- **REQUIRED WORK**:
Find the line holding "unterlassungsanspruch" in the entries below. Give it again exactly, along with every line after it up to and including the line holding "8 августа 11:13".

- **PROVIDED DATA**:
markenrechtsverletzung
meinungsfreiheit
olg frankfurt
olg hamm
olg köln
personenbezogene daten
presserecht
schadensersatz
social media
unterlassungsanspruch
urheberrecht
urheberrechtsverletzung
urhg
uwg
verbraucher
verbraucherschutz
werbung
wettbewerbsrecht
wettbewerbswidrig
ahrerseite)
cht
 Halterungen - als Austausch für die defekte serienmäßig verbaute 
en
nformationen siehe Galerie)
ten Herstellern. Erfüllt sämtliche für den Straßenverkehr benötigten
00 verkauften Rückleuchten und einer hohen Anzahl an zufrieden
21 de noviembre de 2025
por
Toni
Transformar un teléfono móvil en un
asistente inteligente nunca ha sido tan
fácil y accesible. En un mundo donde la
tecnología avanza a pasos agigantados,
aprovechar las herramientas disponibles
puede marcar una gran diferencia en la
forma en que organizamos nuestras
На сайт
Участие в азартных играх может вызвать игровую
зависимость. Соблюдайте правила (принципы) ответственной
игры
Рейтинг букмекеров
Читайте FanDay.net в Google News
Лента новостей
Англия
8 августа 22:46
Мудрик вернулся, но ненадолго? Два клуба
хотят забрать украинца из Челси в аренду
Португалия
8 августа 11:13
---
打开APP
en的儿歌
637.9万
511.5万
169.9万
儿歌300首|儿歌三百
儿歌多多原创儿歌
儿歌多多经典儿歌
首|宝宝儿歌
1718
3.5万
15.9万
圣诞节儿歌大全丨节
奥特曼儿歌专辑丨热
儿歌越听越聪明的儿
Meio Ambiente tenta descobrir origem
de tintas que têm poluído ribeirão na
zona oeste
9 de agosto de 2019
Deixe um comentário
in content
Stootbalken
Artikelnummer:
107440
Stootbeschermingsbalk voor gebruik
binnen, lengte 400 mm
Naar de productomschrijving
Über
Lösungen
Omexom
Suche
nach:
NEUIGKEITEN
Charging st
* * *
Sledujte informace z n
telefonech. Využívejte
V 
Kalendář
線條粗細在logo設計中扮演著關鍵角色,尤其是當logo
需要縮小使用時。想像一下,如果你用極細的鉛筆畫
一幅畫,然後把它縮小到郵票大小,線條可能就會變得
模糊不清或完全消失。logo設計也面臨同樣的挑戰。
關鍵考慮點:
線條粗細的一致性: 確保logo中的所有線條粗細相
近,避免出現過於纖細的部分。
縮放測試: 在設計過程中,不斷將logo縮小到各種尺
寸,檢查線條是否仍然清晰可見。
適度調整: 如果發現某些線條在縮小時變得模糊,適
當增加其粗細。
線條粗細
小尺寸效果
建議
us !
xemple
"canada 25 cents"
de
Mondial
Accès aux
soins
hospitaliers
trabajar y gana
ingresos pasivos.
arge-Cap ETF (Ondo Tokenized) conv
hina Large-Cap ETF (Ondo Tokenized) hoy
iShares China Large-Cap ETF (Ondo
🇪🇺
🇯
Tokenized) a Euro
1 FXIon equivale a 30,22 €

- **EXERCISE RESULT**:
unterlassungsanspruch
urheberrecht
urheberrechtsverletzung
urhg
uwg
verbraucher
verbraucherschutz
werbung
wettbewerbsrecht
wettbewerbswidrig
ahrerseite)
cht
 Halterungen - als Austausch für die defekte serienmäßig verbaute 
en
nformationen siehe Galerie)
ten Herstellern. Erfüllt sämtliche für den Straßenverkehr benötigten
00 verkauften Rückleuchten und einer hohen Anzahl an zufrieden
21 de noviembre de 2025
por
Toni
Transformar un teléfono móvil en un
asistente inteligente nunca ha sido tan
fácil y accesible. En un mundo donde la
tecnología avanza a pasos agigantados,
aprovechar las herramientas disponibles
puede marcar una gran diferencia en la
forma en que organizamos nuestras
На сайт
Участие в азартных играх может вызвать игровую
зависимость. Соблюдайте правила (принципы) ответственной
игры
Рейтинг букмекеров
Читайте FanDay.net в Google News
Лента новостей
Англия
8 августа 22:46
Мудрик вернулся, но ненадолго? Два клуба
хотят забрать украинца из Челси в аренду
Португалия
8 августа 11:13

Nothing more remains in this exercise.